The averaging approach assumes that the meaning of a sentence is the sum (or mean) of the meanings of its words. This is a strong assumption that is often wrong.

Consider the query: "What is the difference between X and Y?"

Averaging the word vectors gives you a point in 300-dim space that is influenced by "difference," "X," and "Y." But the actual meaning of the query is about the relation between X and Y — the difference. The mean-of-words representation has no way to encode that relational structure.

Another example: "How do I cook a chicken?" vs "Should I cook a chicken?"

The two sentences have nearly identical word vectors. The average is nearly identical. But they ask different things — one is procedural, one is asking for advice. Word averaging cannot distinguish them.

A third example, more concrete: "the cat sat on the mat" vs "the mat sat on the cat"

Same words, opposite meaning. The mean-of-word-vectors is identical. The information that matters — word order — is completely lost.

This is the bag-of-words problem dressed up in continuous vectors. The averaging approach inherits all the limitations of treating language as a multiset of words.

What Sentence Transformers Do Differently

A sentence transformer is trained to embed a whole sentence into a vector that captures its meaning. Internally it still uses word vectors (subword token embeddings, to be precise), but the model applies multiple transformer layers that mix the word vectors based on their context.

The key operation is self-attention. Each token's representation is updated based on every other token in the sentence:

attention(Q, K, V) = softmax(QK^T / sqrt(d)) * V

After 6 or 12 layers of this, each token's representation has been informed by the entire sentence context. The final sentence embedding is typically a pooling operation over the token embeddings (mean-pool, CLS-token, etc.).

The result: the vector for "the cat sat on the mat" is different from the vector for "the mat sat on the cat." The self-attention has encoded word order and syntactic structure into the final representation.

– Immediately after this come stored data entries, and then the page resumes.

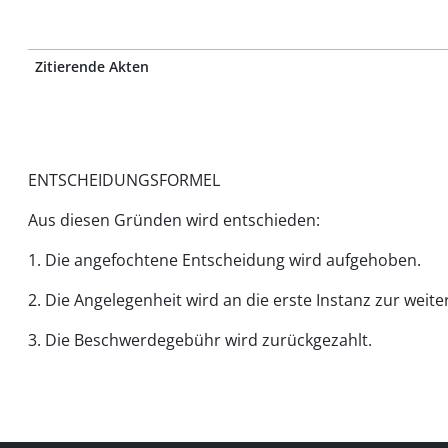
Zitierende Akten
ENTSCHEIDUNGSFORMEL
Aus diesen Gründen wird entschieden:
1. Die angefochtene Entscheidung wird aufgehoben.
2. Die Angelegenheit wird an die erste Instanz zur wei
3. Die Beschwerdegebühr wird zurückgezahlt.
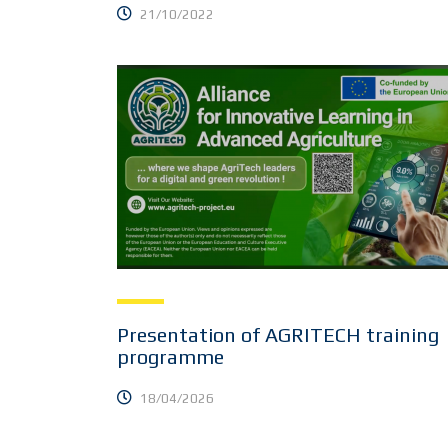
21/10/2022
Presentation of AGRITECH training
programme
18/04/2026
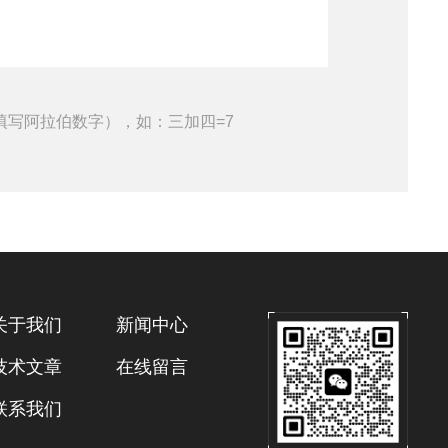
填写阿拉伯数字），如：三加四=7
关于我们
新闻中心
技术文章
在线留言
联系我们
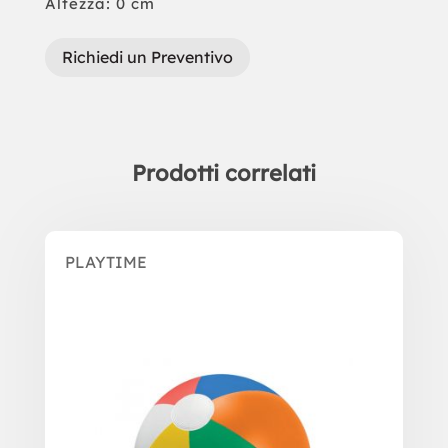
Altezza: 0 cm
Richiedi un Preventivo
Prodotti correlati
Prodotti correlati
PLAYTIME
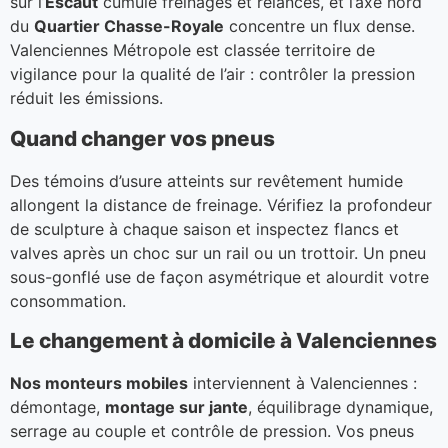
sur l’
Escaut
cumule freinages et relances, et l’axe nord
du
Quartier Chasse-Royale
concentre un flux dense.
Valenciennes Métropole est classée territoire de
vigilance pour la qualité de l’air : contrôler la pression
réduit les émissions.
Quand changer vos pneus
Des témoins d’usure atteints sur revêtement humide
allongent la distance de freinage. Vérifiez la profondeur
de sculpture à chaque saison et inspectez flancs et
valves après un choc sur un rail ou un trottoir. Un pneu
sous-gonflé use de façon asymétrique et alourdit votre
consommation.
Le changement à domicile à Valenciennes
Nos monteurs mobiles
interviennent à Valenciennes :
démontage,
montage sur jante
, équilibrage dynamique,
serrage au couple et contrôle de pression. Vos pneus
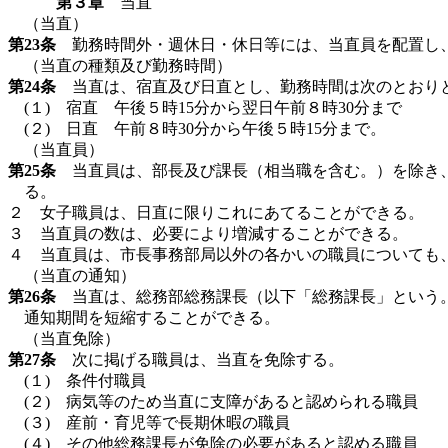
第３章
当直
（当直）
第23条
勤務時間外・週休日・休日等には、当直員を配置し、
（当直の種類及び勤務時間）
第24条
当直は、宿直及び日直とし、勤務時間は次のとおりと
(１) 宿直 午後５時15分から翌日午前８時30分まで
(２) 日直 午前８時30分から午後５時15分まで。
（当直員）
第25条
当直員は、部長及び課長（相当職を含む。）を除き、
る。
２ 女子職員は、日直に限りこれにあてることができる。
３ 当直員の数は、必要により増減することができる。
４ 当直員は、市長事務部局以外の各かいの職員についても
（当直の通知）
第26条
当直は、総務部総務課長（以下「総務課長」という。
通知期間を短縮することができる。
（当直免除）
第27条
次に掲げる職員は、当直を免除する。
(１) 条件付職員
(２) 病気等のため当直に支障があると認められる職員
(３) 産前・育児等で長期休暇の職員
(４) その他総務課長が免除の必要があると認める職員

This is not magic. It is just a model that has learned to produce vectors where semantic similarity (the thing we care about for retrieval) corresponds to cosine similarity in vector space. That alignment is what the contrastive training objective gives us.

The Performance Difference

We benchmarked the two approaches on a held-out set of 500 (query, relevant-document) pairs from the game-theory knowledge base. The metric is recall@5 — the fraction of queries where the relevant document is in the top 5 retrieved.

| Method | Recall@5 | |---|---| | Word-vector average (Word2Vec) | 0.41 | | TF-IDF (lexical baseline) | 0.58 | | BM25 (sparse retrieval) | 0.72 | | MiniLM-L6-v2 (sentence transformer) | 0.79 | | BM25 + MiniLM (hybrid) | 0.86 |

The sentence transformer alone beats the lexical baselines. Combining it with BM25 (see our retrieval post) beats either alone. The word-vector average is the worst — worse than even TF-IDF, because it loses word order information that even a simple lexical matcher preserves.

When Word Vectors Are Useful

Word embeddings are not useless. They are great for:

Vocabulary expansion — finding synonyms ("car" ↔ "automobile")
Word-level analogies — "king - man + woman ≈ queen"
Out-of-vocabulary handling — subword models (fastText) can embed words they have never seen
Tiny models — when you cannot afford a transformer at all

For Q&A retrieval specifically, they are a poor fit. The unit of meaning is the sentence, not the word.

The Practical Takeaway

If you are building a Q&A retrieval system today, use a sentence transformer. The cost is 22 MB (quantized MiniLM) and ~15 ms per query on a mid-range laptop. The benefit over word averaging is dramatic — roughly 2x recall on real queries.

If you absolutely cannot load a transformer (some embedded systems, very strict size budgets), use a strong lexical baseline (BM25) and accept the lower recall. Word averaging is not a good middle ground — it is the worst of both worlds: slow by transformer standards, inaccurate by lexical standards.

The right tool for the job depends on the job. For Q&A retrieval, the job is sentence-level meaning, and the right tool is a sentence transformer.